**WHAT IS EXPECTED:**
Scanning the entries below, copy every line that contains the word "جشنواره".

Stored entries
=-=-=

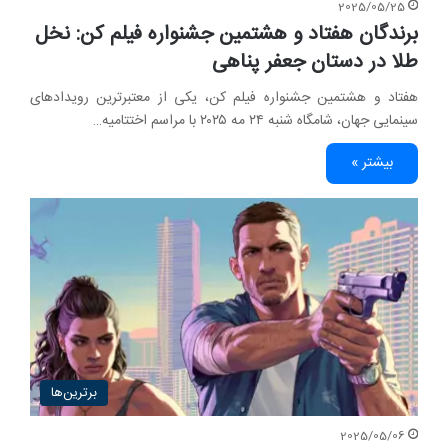
2025/05/25
برندگان هفتاد و هشتمین جشنواره فیلم کن: نخل
طلا در دستان جعفر پناهی
هفتاد و هشتمین جشنواره فیلم کن، یکی از معتبرترین رویدادهای
سینمایی جهان، شامگاه شنبه ۲۴ مه ۲۰۲۵ با مراسم اختتامیه…
بیشتر »
برترین‌ها
2025/05/06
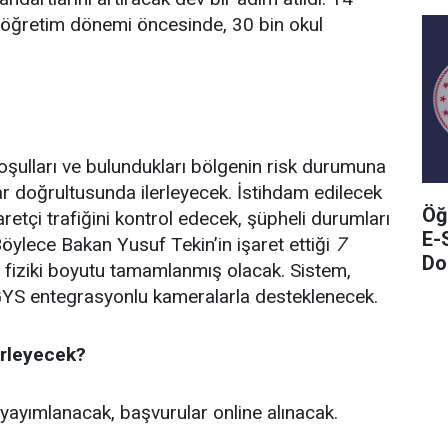
-öğretim dönemi öncesinde, 30 bin okul
 koşulları ve bulundukları bölgenin risk durumuna
lar doğrultusunda ilerleyecek. İstihdam edilecek
Öğ
yaretçi trafiğini kontrol edecek, şüpheli durumları
E-
Böylece Bakan Yusuf Tekin’in işaret ettiği
7
Do
n fiziki boyutu tamamlanmış olacak. Sistem,
GYS entegrasyonlu kameralarla desteklenecek.
erleyecek?
yayımlanacak, başvurular online alınacak.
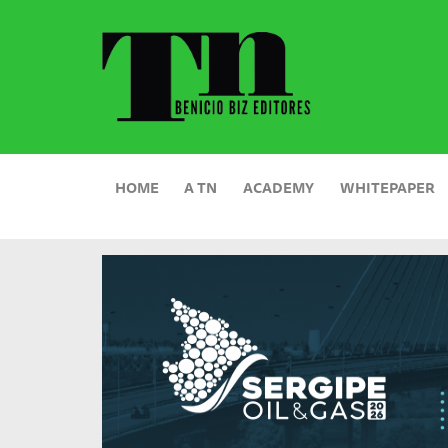
HOME
A TN
ACADEMY
WHITEPAPER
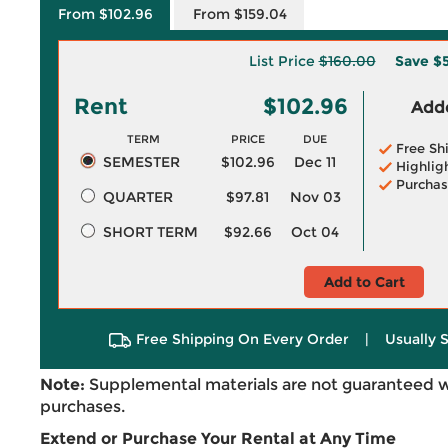
From $102.96
From $159.04
List Price
$160.00
Save
$
Rent
$102.96
Adde
TERM
PRICE
DUE
Free Sh
SEMESTER
$102.96
Dec 11
Highlig
Purchas
QUARTER
$97.81
Nov 03
SHORT TERM
$92.66
Oct 04
Add to Cart
Free Shipping On Every Order
|
Usually 
Note:
Supplemental materials are not guaranteed w
purchases.
Extend or Purchase Your Rental at Any Time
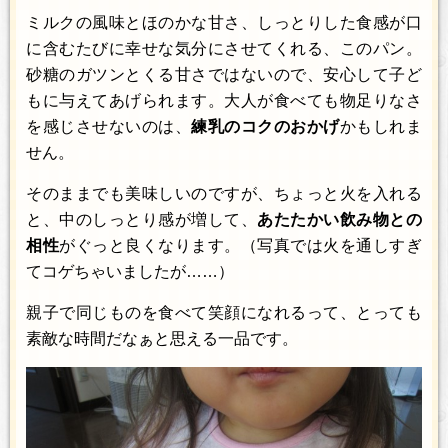
ミルクの風味とほのかな甘さ、しっとりした食感が口
に含むたびに幸せな気分にさせてくれる、このパン。
砂糖のガツンとくる甘さではないので、安心して子ど
もに与えてあげられます。大人が食べても物足りなさ
を感じさせないのは、
練乳のコクのおかげ
かもしれま
せん。
そのままでも美味しいのですが、ちょっと火を入れる
と、中のしっとり感が増して、
あたたかい飲み物との
相性
がぐっと良くなります。（写真では火を通しすぎ
てコゲちゃいましたが……）
親子で同じものを食べて笑顔になれるって、とっても
素敵な時間だなぁと思える一品です。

=-=-=

**EXERCISE OUTPUT:**
برندگان هفتاد و هشتمین جشنواره فیلم کن: نخل
هفتاد و هشتمین جشنواره فیلم کن، یکی از معتبرترین رویدادهای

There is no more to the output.